Surgical therapy of endometriosis by excision remains the gold standard. Not only are there objective data indicating histologically documented cure rates over 50% but pain relief is long lasting or permanent in the majority of patients, regardless of whether endometriosis was the source of all of their original pain. Surgical management has several other significant benefits over medical management, including the ability to accurately diagnose the cause of pelvic pain and rule out malignancies and other more dangerous causes of pain, as well as the avoidance of long-term side effects of leuprolide (menopausal symptoms, mood alteration, bone loss, etc.) Surgery is more appropriate for those women attempting fertility. Winkel’s final statement is “the efficacy of surgery is largely based on the skill of the surgeon. Medical treatment becomes the great equalizer…” Some might worry that the gynecological profession is populated by poor surgeons. The fact that a skilled and well-trained surgeon is required to successfully excise endometriosis should not influence the discussion of cost-effectiveness but speaks to the need for better gynecological surgical training. Excision of endometriosis is the most difficult gynecological surgery, especially in higher stages of disease and with multi-organ system involvement. Additionally, endometriosis is more prevalent than all gynecological malignancies combined. For these reasons, serious consideration should be given to the establishment of a subspecialty for surgical treatment of endometriosis and to the establishment of centers of excellence for surgical treatment of this disease.
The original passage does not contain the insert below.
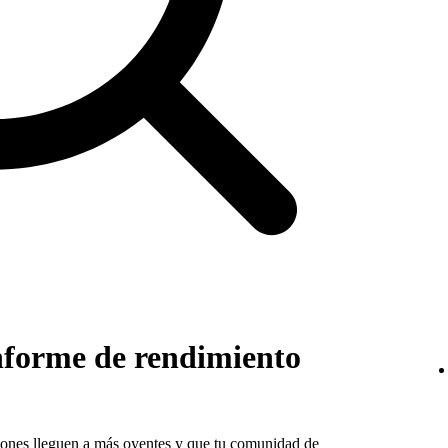
nforme de rendimiento
ones lleguen a más oyentes y que tu comunidad de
Endometriosis is a common disease, affecting 10-15% of reproductive aged women, and encompasses a large portion of most gynecologic practices. Healthcare is becoming increasingly expensive, and in order to ensure that resources are not prematurely exhausted, it is necessary and prudent to determine the most cost-effective ways to treat common disease states. The facts in the literature can be summarized by the following statements. Medical therapy with GnRH agonists is reasonably effective for pain relief during therapy for early stage endometriosis. It is not effective for long-term pain relief, nor does it provide a histologic cure. Medical therapy is inappropriate for higher-stage and invasive disease. Conservative surgical excision is the gold standard of endometriosis therapy, providing the best chance of a long-term cure while preserving good reproductive function.
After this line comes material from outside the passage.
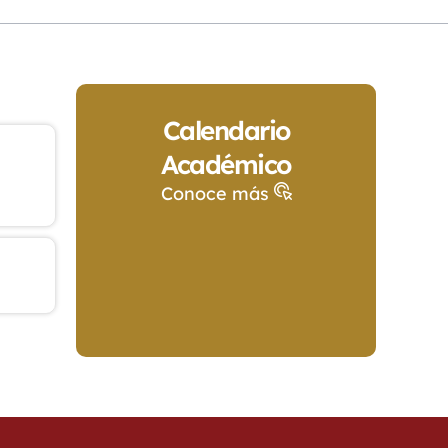
Calendario
Académico
Conoce más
It is true that one surgery is more expensive than one course of leuprolide, yet surgery is the most cost-effective way to treat endometriosis due to the duration of symptom relief and the likelihood of long-term cure. Our calculations indicate that surgical therapy is less than half the price of medical therapy when measured as cost per month of pain relief. Gynecologic surgeons should strive to achieve results close to those published in the literature, and patients should be counseled on the above results and given true and scientifically based informed consent regarding treatment options.